• _What to do_:
List every line in this data where the string "category" occurs.

• _Page segmentation data_:
=== Section Start ===
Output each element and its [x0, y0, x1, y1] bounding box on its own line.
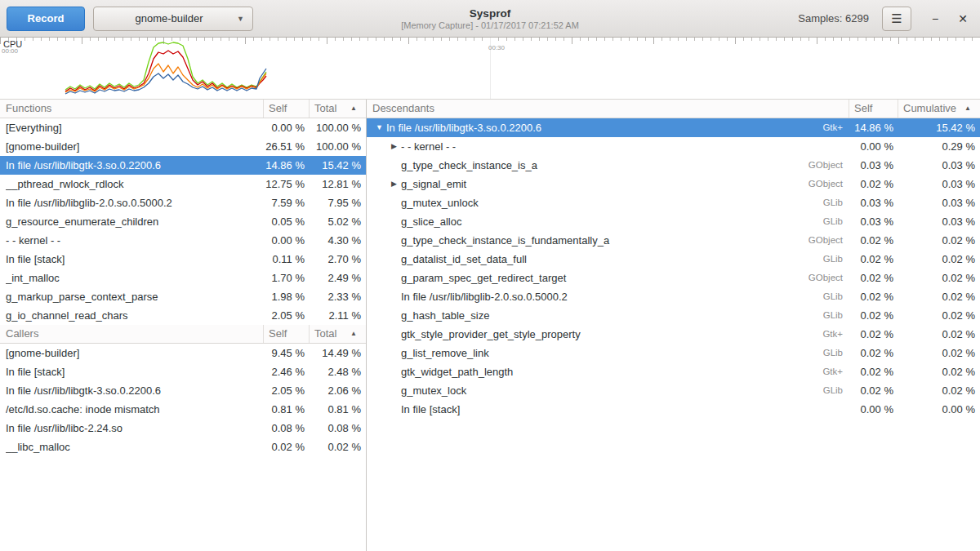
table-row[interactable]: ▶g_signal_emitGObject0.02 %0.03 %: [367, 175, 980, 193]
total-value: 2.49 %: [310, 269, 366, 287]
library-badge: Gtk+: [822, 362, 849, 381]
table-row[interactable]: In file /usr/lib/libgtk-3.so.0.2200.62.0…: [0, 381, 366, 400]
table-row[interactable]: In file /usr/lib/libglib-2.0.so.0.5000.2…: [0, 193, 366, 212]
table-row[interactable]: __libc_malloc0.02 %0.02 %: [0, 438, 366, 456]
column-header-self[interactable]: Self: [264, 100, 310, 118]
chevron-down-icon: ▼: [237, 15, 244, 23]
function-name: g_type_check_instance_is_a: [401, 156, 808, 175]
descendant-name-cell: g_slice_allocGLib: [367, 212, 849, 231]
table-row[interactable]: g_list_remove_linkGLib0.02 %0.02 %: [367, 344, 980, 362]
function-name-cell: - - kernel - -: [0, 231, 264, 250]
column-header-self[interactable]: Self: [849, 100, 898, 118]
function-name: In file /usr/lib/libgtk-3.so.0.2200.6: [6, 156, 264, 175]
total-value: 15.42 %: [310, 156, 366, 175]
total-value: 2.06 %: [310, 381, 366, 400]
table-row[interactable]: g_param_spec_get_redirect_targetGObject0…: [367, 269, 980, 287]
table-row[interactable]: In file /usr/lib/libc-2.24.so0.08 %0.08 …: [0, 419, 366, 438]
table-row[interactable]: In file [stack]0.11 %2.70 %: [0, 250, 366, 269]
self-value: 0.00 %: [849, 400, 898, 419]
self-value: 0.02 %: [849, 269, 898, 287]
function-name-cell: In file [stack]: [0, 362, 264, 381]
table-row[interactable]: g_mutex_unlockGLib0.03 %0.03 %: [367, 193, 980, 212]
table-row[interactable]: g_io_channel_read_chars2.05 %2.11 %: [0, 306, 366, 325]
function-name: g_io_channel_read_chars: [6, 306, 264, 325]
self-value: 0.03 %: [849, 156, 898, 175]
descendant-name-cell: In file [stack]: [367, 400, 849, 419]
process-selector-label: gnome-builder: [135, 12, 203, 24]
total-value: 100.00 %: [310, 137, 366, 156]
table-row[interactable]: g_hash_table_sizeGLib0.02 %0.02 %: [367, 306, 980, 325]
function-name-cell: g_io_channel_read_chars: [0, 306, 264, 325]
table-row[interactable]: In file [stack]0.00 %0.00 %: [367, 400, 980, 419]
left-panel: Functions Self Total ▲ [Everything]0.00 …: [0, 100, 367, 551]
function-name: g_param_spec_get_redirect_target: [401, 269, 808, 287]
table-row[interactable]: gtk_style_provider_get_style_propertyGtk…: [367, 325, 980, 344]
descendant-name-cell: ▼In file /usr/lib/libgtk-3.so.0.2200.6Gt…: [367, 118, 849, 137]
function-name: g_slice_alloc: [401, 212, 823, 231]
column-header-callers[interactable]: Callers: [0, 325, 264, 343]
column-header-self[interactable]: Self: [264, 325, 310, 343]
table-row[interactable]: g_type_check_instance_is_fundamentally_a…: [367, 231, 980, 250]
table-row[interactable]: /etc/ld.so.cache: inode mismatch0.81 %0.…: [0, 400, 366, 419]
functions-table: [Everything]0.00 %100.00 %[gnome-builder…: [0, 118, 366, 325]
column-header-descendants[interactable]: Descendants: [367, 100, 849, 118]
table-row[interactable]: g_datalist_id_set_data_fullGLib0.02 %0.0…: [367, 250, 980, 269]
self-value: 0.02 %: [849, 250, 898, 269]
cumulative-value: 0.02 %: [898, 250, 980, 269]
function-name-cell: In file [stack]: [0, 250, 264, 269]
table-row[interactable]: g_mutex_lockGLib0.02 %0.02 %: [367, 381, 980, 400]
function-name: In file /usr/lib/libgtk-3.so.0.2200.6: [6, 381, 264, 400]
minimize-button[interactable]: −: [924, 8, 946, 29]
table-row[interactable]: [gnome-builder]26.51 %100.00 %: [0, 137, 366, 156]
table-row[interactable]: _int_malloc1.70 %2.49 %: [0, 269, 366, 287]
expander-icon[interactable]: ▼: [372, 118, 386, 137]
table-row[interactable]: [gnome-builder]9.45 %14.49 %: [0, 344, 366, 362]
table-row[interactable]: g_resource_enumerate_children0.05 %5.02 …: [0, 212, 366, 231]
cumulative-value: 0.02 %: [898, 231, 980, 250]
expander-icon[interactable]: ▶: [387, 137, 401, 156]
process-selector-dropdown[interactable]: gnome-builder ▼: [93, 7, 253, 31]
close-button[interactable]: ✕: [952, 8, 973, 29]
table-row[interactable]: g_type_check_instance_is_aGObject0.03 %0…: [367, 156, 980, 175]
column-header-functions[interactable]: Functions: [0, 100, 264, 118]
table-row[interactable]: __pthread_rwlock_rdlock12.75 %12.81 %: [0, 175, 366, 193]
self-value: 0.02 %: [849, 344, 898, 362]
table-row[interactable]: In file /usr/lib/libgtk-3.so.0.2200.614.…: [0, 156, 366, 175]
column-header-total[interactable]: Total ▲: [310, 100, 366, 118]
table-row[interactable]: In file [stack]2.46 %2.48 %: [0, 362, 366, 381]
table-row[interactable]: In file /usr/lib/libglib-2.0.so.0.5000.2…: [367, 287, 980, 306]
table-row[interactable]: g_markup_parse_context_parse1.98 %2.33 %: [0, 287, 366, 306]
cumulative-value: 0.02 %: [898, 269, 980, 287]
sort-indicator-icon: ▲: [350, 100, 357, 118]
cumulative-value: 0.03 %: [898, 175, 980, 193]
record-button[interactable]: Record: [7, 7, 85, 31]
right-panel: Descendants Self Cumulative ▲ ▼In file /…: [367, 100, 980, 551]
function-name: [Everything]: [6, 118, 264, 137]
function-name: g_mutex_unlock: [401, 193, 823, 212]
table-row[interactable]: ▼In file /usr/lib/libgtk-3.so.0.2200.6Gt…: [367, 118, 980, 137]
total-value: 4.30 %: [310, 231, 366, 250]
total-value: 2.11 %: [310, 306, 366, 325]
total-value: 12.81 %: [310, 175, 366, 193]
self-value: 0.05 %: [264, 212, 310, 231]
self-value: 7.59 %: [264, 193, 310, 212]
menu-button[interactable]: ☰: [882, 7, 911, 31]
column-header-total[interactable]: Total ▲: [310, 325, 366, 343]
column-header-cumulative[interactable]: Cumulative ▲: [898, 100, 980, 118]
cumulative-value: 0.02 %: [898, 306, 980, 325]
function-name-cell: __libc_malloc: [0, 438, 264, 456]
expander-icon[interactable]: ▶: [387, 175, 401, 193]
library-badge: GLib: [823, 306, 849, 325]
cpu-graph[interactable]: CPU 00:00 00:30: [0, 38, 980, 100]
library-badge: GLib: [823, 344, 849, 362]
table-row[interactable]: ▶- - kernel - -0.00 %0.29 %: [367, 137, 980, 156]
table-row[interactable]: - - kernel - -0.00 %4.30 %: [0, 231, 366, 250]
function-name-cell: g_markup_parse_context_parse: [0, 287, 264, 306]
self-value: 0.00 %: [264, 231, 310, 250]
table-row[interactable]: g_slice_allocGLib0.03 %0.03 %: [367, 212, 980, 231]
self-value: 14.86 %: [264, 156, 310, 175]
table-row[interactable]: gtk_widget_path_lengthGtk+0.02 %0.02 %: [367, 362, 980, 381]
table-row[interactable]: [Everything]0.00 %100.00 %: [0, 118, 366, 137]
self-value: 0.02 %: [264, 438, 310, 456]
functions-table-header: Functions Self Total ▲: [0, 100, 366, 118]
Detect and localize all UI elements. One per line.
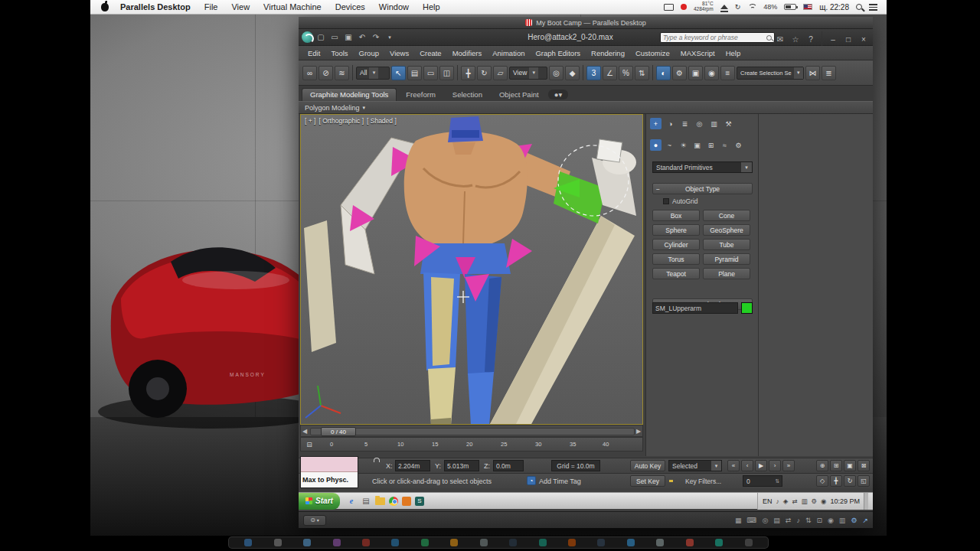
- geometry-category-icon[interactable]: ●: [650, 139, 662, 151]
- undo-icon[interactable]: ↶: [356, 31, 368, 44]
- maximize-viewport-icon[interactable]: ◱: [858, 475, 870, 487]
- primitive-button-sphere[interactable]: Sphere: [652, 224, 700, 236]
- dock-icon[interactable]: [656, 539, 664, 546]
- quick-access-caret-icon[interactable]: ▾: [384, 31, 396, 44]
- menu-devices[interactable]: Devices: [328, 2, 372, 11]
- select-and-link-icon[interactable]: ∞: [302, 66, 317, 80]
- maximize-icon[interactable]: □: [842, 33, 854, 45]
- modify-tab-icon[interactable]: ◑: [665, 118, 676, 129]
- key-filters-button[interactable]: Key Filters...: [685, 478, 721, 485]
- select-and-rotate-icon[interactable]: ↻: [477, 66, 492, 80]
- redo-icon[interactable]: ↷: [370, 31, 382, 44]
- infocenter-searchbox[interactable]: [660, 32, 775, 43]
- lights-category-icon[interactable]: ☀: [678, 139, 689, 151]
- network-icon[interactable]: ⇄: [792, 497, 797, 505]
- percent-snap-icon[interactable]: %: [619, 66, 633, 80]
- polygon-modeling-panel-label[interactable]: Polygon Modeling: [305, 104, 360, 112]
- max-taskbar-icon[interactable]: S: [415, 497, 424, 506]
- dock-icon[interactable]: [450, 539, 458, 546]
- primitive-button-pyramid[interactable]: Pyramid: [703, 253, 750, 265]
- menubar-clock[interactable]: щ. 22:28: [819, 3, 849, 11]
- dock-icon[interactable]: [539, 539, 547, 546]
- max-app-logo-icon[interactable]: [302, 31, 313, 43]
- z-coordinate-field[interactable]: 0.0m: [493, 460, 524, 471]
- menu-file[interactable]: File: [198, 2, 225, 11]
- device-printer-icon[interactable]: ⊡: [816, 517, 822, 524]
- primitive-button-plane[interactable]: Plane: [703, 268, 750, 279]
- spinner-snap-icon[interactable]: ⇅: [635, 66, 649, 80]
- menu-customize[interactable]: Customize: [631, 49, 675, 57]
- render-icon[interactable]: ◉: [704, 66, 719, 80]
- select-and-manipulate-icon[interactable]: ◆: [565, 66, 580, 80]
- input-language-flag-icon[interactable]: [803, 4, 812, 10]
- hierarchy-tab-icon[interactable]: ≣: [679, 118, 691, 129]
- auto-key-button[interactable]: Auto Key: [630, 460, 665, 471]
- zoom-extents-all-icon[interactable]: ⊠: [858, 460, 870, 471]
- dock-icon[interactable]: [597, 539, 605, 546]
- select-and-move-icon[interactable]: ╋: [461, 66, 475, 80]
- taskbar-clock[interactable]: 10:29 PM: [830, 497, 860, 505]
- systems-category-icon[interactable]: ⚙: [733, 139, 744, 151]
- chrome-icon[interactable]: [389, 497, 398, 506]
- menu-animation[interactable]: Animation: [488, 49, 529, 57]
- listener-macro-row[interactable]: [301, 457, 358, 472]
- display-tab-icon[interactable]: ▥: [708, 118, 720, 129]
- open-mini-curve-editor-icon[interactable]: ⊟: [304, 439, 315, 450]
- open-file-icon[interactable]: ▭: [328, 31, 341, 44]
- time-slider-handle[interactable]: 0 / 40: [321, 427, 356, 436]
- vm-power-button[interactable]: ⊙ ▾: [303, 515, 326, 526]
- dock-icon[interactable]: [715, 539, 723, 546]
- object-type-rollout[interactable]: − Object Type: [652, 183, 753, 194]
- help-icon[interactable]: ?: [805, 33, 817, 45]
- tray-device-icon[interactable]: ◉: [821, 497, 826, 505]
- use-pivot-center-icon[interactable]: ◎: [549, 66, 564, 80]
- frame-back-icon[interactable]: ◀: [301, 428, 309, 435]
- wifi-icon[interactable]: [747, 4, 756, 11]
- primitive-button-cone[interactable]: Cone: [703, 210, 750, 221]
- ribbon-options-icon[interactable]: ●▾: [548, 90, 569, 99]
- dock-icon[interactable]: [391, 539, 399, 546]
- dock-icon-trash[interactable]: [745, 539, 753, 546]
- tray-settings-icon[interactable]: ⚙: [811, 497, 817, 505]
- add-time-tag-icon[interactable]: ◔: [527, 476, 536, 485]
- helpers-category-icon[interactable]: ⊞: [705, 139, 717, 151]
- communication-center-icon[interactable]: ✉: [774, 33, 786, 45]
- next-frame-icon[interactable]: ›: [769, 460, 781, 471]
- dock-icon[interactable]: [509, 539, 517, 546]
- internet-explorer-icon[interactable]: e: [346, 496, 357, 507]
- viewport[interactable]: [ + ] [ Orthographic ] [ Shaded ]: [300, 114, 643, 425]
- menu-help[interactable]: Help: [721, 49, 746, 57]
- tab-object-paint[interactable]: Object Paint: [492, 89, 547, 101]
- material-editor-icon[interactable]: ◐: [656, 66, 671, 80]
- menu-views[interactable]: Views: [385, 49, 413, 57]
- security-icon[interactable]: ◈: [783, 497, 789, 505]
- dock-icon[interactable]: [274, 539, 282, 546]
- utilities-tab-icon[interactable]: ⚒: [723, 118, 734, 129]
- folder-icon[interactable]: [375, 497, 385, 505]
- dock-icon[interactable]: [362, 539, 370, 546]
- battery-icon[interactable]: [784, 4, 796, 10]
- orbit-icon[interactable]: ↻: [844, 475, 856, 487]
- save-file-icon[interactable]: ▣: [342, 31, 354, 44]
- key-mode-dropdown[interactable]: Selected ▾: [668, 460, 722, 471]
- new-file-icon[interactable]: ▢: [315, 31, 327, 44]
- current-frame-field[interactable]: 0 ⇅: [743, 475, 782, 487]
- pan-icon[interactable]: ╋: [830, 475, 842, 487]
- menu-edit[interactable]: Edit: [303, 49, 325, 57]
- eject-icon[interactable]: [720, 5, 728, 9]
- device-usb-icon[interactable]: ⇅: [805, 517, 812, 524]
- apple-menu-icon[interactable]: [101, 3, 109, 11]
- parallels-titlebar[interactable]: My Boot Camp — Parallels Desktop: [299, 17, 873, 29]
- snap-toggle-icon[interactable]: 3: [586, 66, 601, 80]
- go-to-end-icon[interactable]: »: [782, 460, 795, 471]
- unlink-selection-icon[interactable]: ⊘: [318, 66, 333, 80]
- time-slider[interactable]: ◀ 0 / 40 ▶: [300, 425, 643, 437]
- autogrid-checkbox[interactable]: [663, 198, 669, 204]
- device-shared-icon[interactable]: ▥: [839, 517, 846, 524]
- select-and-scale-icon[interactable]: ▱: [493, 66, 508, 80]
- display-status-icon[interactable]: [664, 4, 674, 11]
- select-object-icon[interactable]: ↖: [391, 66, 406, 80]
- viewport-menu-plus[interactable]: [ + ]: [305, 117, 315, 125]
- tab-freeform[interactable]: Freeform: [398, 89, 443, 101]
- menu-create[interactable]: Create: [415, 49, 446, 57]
=== Section End ===
• _Response_:
- geometry-category-icon[interactable]: ●: [650, 139, 662, 151]
- lights-category-icon[interactable]: ☀: [678, 139, 689, 151]
- systems-category-icon[interactable]: ⚙: [733, 139, 744, 151]
- helpers-category-icon[interactable]: ⊞: [705, 139, 717, 151]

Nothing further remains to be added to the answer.